To keep it simple, assume you cannot service a load to a block in transit (initiated by a store) until it returns with the data, even if the access is to the same word in the block.
Your report will give average hit rates for L1, L2, victim, regular and pseudohits, as appropriate for all configurations, as well as cpi. Identify the best configuration for each baseline, base on performance (of course). Run for all traces in the traces directory, and use the arithmetic mean of the CPIs.
You will turn in your report and code electronically again.
You'll find the code, traces, and further instructions in ~tullsen/240proj2. Alternatively, you can download all the files here.

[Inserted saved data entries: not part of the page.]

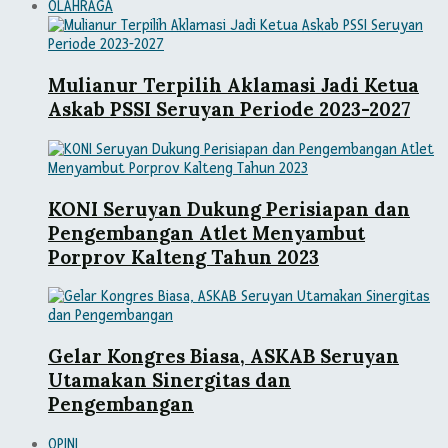
OLAHRAGA
Mulianur Terpilih Aklamasi Jadi Ketua
Askab PSSI Seruyan Periode 2023-2027
KONI Seruyan Dukung Perisiapan dan
Pengembangan Atlet Menyambut
Porprov Kalteng Tahun 2023
Gelar Kongres Biasa, ASKAB Seruyan
Utamakan Sinergitas dan
Pengembangan
OPINI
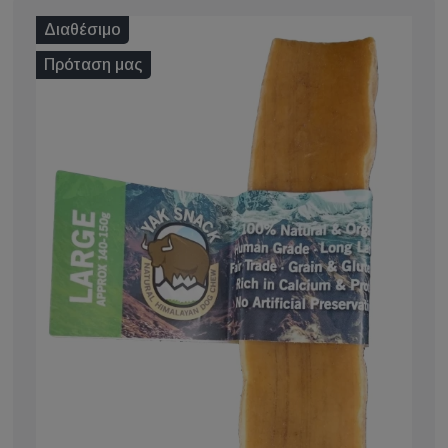
Διαθέσιμο
Πρόταση μας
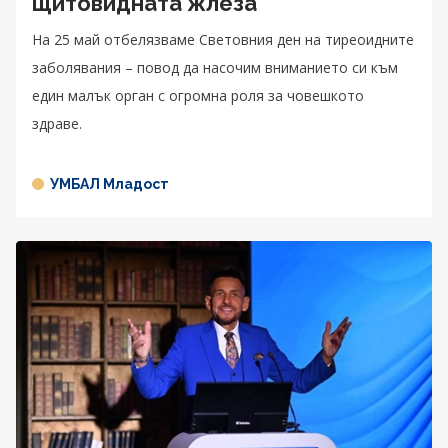
щитовидната жлеза
На 25 май отбелязваме Световния ден на тиреоидните
заболявания – повод да насочим вниманието си към
един малък орган с огромна роля за човешкото
здраве.
УМБАЛ Младост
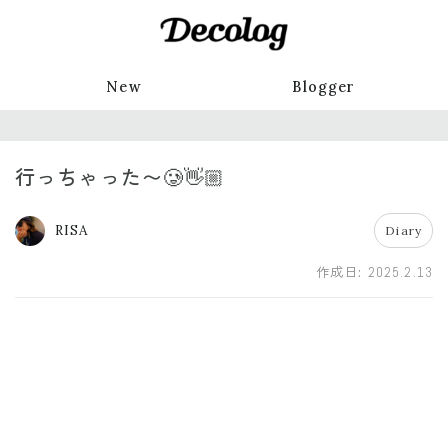
New
Blogger
行っちゃった〜🥲👋🏼
RISA
Diary
作成日:
2025.2.13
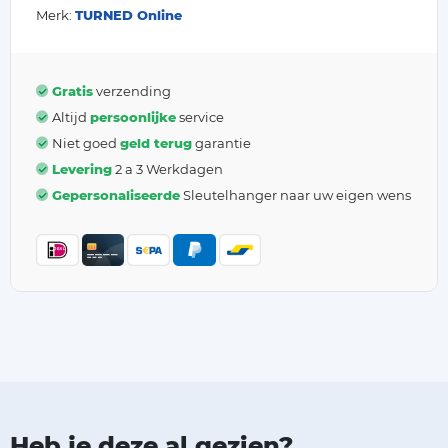
Merk:
TURNED Online
Gratis
verzending
Altijd
persoonlijke
service
Niet goed
geld terug
garantie
Levering
2 a 3 Werkdagen
Gepersonaliseerde
Sleutelhanger naar uw eigen wens
Heb je deze al gezien?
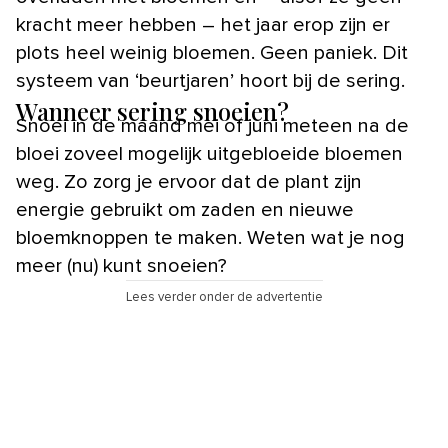
kracht meer hebben – het jaar erop zijn er
plots heel weinig bloemen. Geen paniek. Dit
systeem van ‘beurtjaren’ hoort bij de sering.
Wanneer sering snoeien?
Snoei in de maand mei of juni meteen na de
bloei zoveel mogelijk uitgebloeide bloemen
weg. Zo zorg je ervoor dat de plant zijn
energie gebruikt om zaden en nieuwe
bloemknoppen te maken. Weten wat je nog
meer (nu) kunt snoeien?
Lees verder onder de advertentie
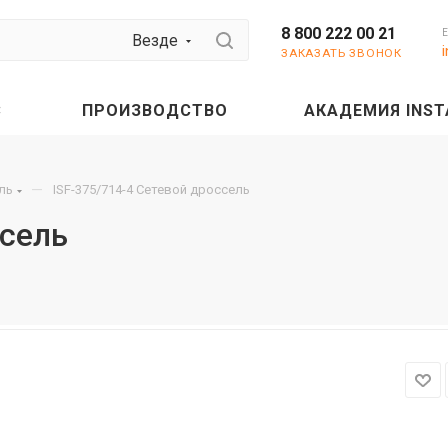
8 800 222 00 21
Везде
ЗАКАЗАТЬ ЗВОНОК
С
ПРОИЗВОДСТВО
АКАДЕМИЯ INST
—
ль
ISF-375/714-4 Сетевой дроссель
ссель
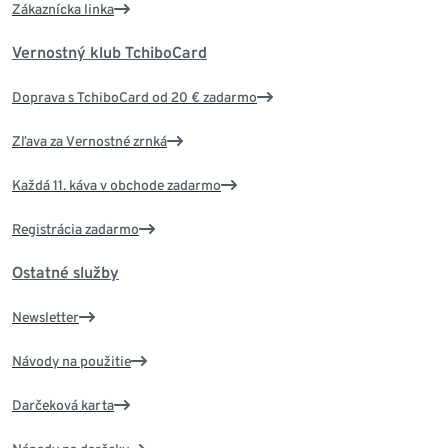
Zákaznícka linka
Vernostný klub TchiboCard
Doprava s TchiboCard od 20 € zadarmo
Zľava za Vernostné zrnká
Každá 11. káva v obchode zadarmo
Registrácia zadarmo
Ostatné služby
Newsletter
Návody na použitie
Darčeková karta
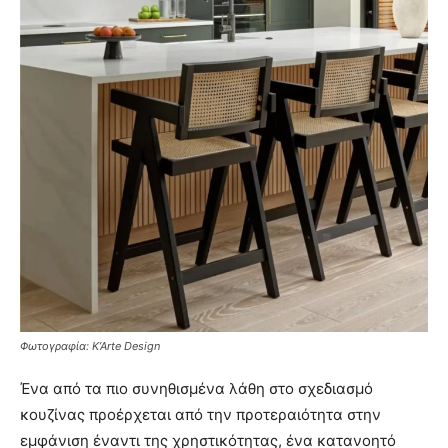
Φωτογραφία: K’Arte Design
Ένα από τα πιο συνηθισμένα λάθη στο σχεδιασμό
κουζίνας προέρχεται από την προτεραιότητα στην
εμφάνιση έναντι της χρηστικότητας, ένα κατανοητό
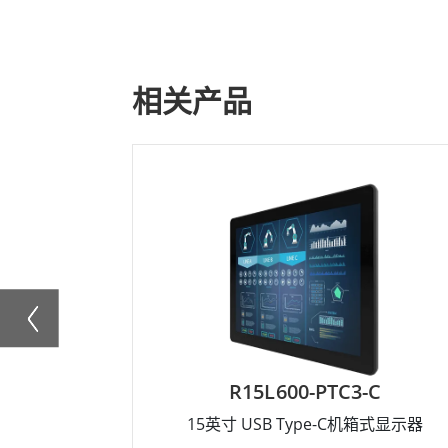
相关产品
R15L600-PTC3-C
15英寸 USB Type-C机箱式显示器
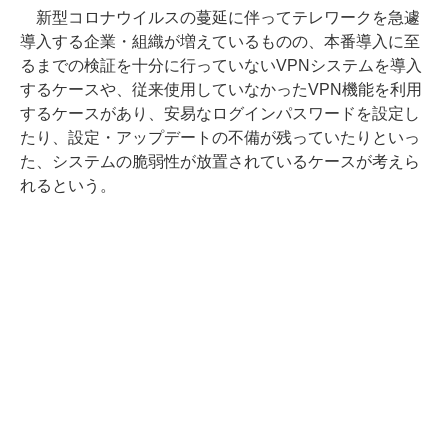
新型コロナウイルスの蔓延に伴ってテレワークを急遽
導入する企業・組織が増えているものの、本番導入に至
るまでの検証を十分に行っていないVPNシステムを導入
するケースや、従来使用していなかったVPN機能を利用
するケースがあり、安易なログインパスワードを設定し
たり、設定・アップデートの不備が残っていたりといっ
た、システムの脆弱性が放置されているケースが考えら
れるという。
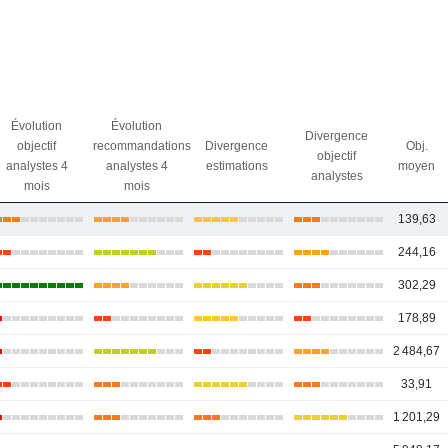
Évolution
Évolution
Divergence
objectif
recommandations
Divergence
Obj.
objectif
analystes 4
analystes 4
estimations
moyen
analystes
mois
mois
139,63
244,16
302,29
178,89
2 484,67
33,91
1 201,29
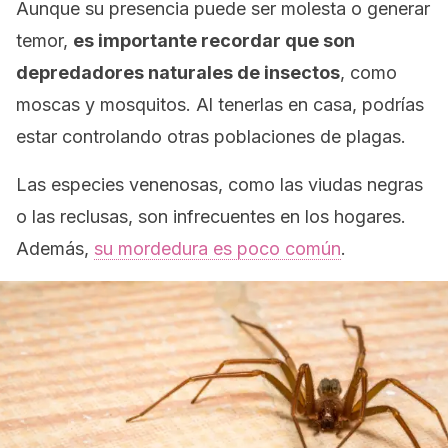
Aunque su presencia puede ser molesta o generar
temor,
es importante recordar que son
depredadores naturales de insectos
, como
moscas y mosquitos. Al tenerlas en casa, podrías
estar controlando otras poblaciones de plagas.
Las especies venenosas, como las viudas negras
o las reclusas, son infrecuentes en los hogares.
Además,
su mordedura es poco común
.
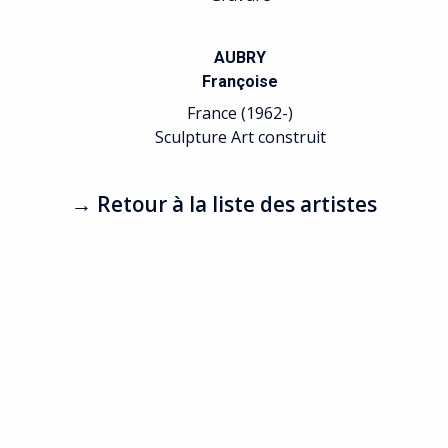
AUBRY
Françoise
France (1962-)
Sculpture Art construit
→ Retour à la liste des artistes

H&P 1.3, 2.1, 2.6, 2.19, A.2, A.4, A.6, 3.1, 3.2, 3.3, 3.7, 3.10, 3.17, 3.18, 3.20, 3.21, 4.3, 4.5, 4.7, 4.9c, 5.5, 5.7, 5.12, 5.13, 5.16
Sections to read carefully: 1.5-1.6, 2.1-2.3, 2.7, 2.9, 2.10, A.1-A.3, A.5-A.6, 3.1-3.7, 4.3, 4.5, 5.1-5.7
Sections to read a little less carefully: 2.5, 2.11, 2.12, A.4, A.8, 3.8-3.10, 4.1-4.2, 4.4, 4.7, 5.10, 5.13
Caveats:
Pay attention to everything presented in class, whether in the book or not.
"Read less carefully" does not mean do not read/study, nor that it is unimportant.
The problems above do not give full, or balanced, coverage of the important material -- it just reflects which of the unassigned problems I felt were useful.